====== EXERCISE INPUT
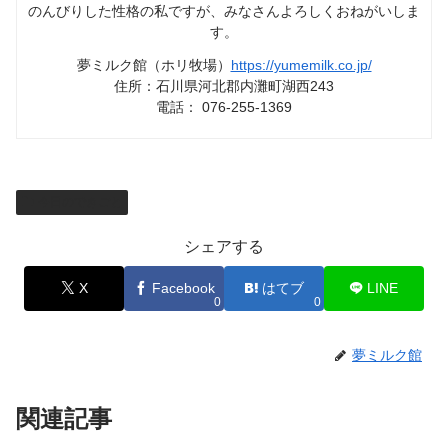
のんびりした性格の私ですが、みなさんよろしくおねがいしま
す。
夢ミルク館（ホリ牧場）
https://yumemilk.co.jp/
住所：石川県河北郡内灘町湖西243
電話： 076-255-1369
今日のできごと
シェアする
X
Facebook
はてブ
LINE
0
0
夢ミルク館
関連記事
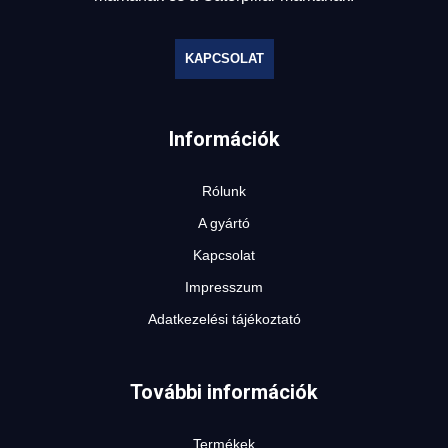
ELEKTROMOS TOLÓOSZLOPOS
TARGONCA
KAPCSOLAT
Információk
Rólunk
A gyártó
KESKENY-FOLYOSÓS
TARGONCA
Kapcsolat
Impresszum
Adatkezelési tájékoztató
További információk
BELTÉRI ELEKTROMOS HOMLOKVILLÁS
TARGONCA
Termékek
============
====== EXERCISE INPUT
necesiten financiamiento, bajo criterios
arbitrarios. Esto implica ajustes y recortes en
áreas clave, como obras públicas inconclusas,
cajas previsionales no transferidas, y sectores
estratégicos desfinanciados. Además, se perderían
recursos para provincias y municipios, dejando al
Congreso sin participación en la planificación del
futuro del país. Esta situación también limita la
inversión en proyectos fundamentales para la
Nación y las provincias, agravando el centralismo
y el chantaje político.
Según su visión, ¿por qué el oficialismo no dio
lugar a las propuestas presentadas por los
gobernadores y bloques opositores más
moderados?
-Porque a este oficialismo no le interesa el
============
▸ **INSTRUCTIONS FOR THE TASK**
Please output exactly the lines between the one holding "lugar a las propuestas presentadas por los" and the one holding "-Porque a este oficialismo no le interesa el" in the records above, inclusive, and nothing more.

▸ **WORKED SOLUTION**
lugar a las propuestas presentadas por los
gobernadores y bloques opositores más
moderados?
-Porque a este oficialismo no le interesa el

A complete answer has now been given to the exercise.